Since the motor provided by the present invention is as described in detail above, it is possible to provide a motor with an extremely small outer diameter.

Therefore, a feed mechanism such as a pole screw that converts the rotary motion of the motor into reciprocating motion, which is used to obtain a reciprocating motion output in the axial direction, such as a cylinder, is housed in the MIS K within the shaft, and the ball screw etc. and the motor are connected to each other. It can be effectively used as a motor when the shape of a composite product can be made smaller. In this way, a motor is provided in which the entire rotor is formed to be long and thin, a space with a long inner wall is provided on the rotor shaft, and the rotor coil can be easily wound.

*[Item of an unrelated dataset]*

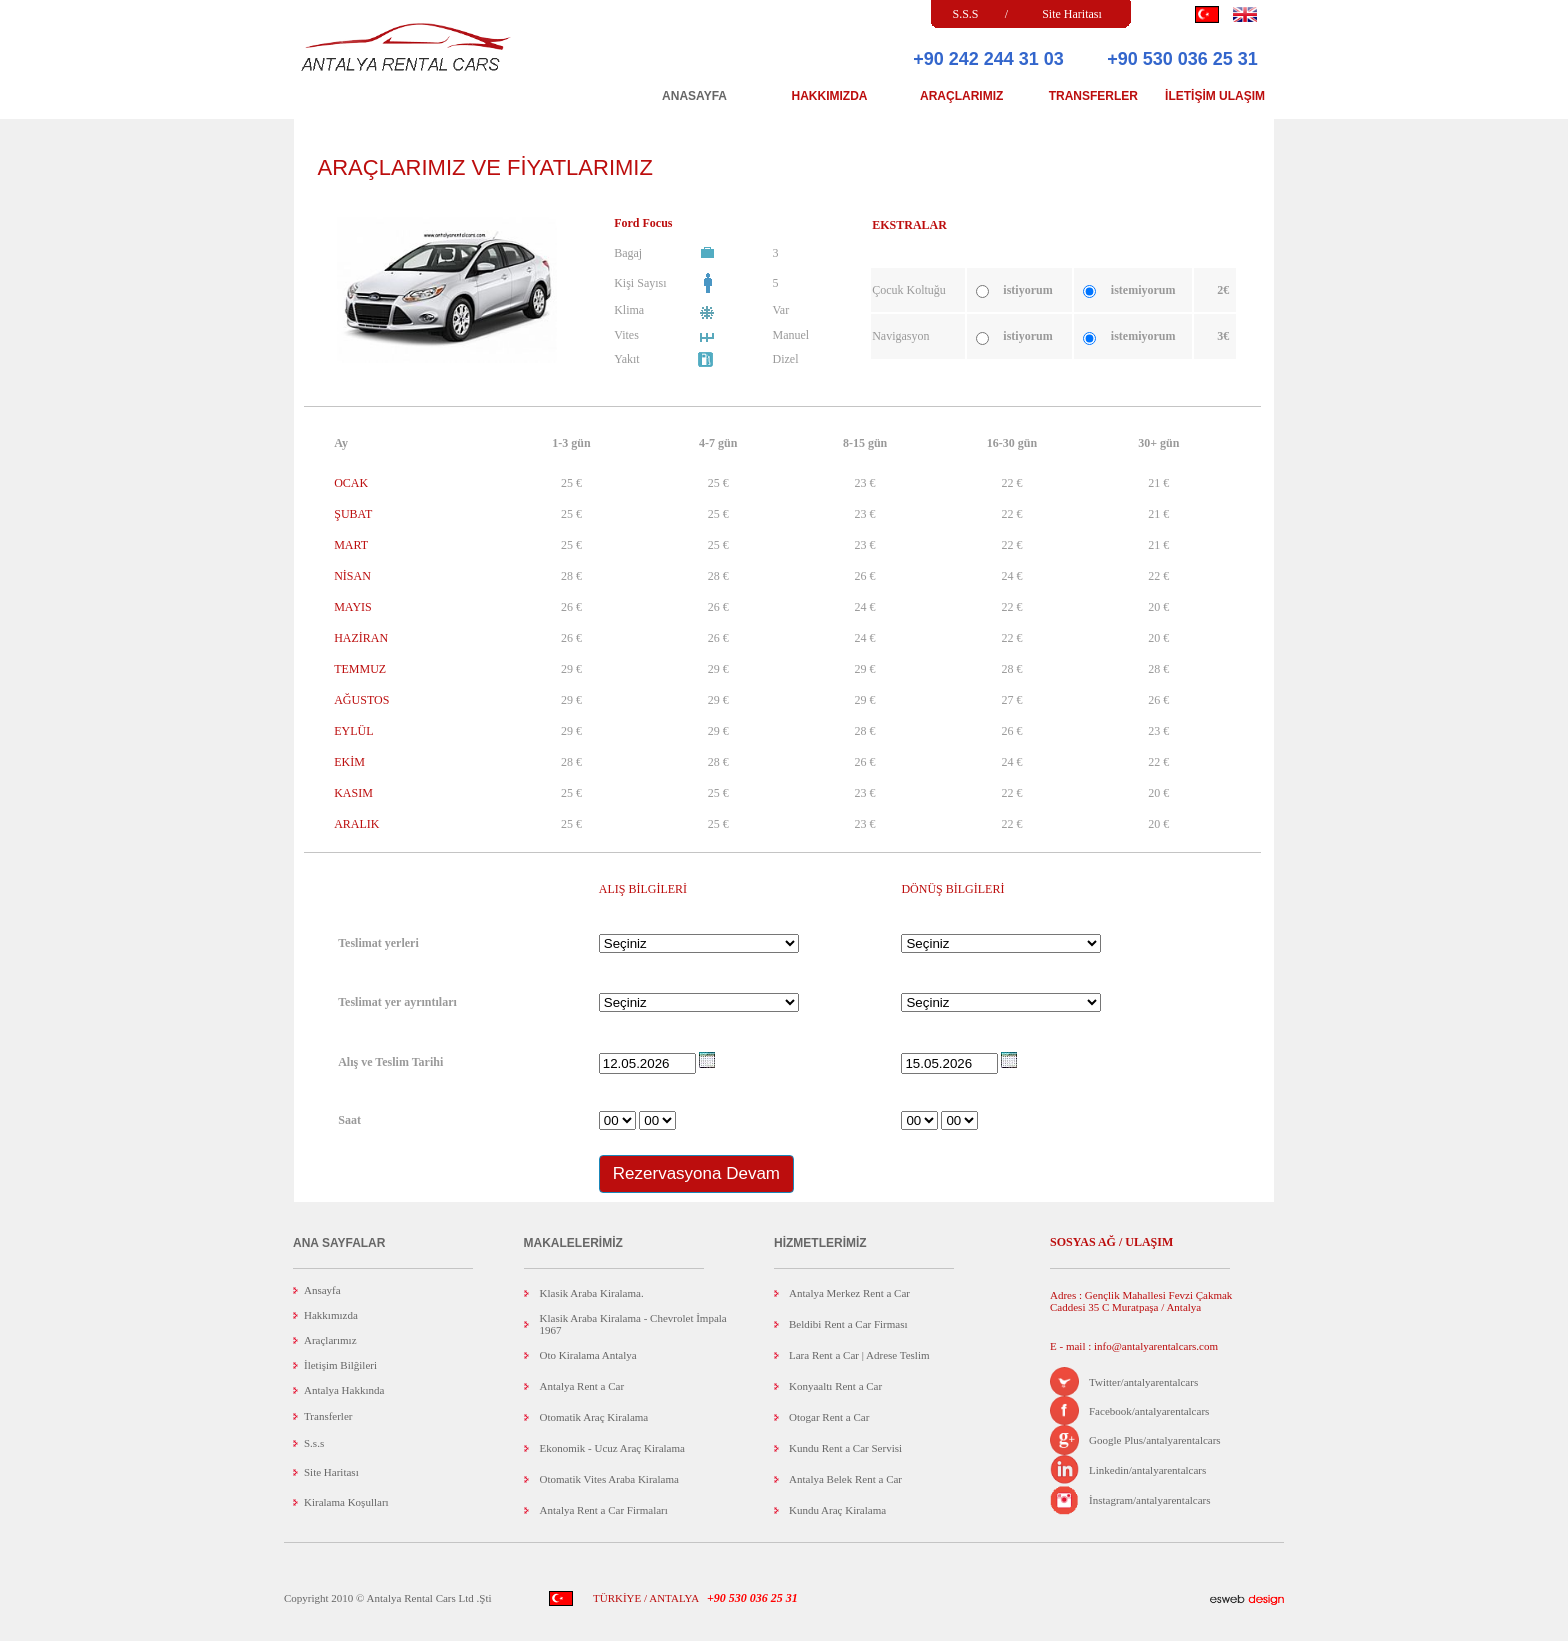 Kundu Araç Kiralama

[Brief explanation of drawings]

The original sea view shows the principle structure of this project, and is a cross-sectional view perpendicular to the axis of the first rotor, the second figure is a cross-sectional view taken longitudinally in the axial direction of the rotor, and the third figure is the arrangement of the rotor magnetic poles and brushes. A, B, and C are diagrams showing the rotor phase 1c shifted by 60 degrees. (1 unit...to stator magnetic pole) (2)... stator magnetic pole (s
+(3)...Rotor axis (41 (57(6)...Rotor coil (7) (8) (9) (IG...Rotor magnetic pole αυαz0 isolation...Commutator 04)Q Phrases: Brushy

Claims (1)

[Claims] A stator that constitutes N-pole and S-pole magnetic poles, a rotor that rotates between these stators, and several rotor coils arranged concentrically and spaced apart from each other on the axis of this rotor. , a plurality of rotor magnetic poles are integrally provided on the rotor at positions corresponding to between the rotor coils, and a magnetic path is formed between the stator and the rotor magnetic poles to generate rotational force. A motor whose % characteristic is that it outputs output.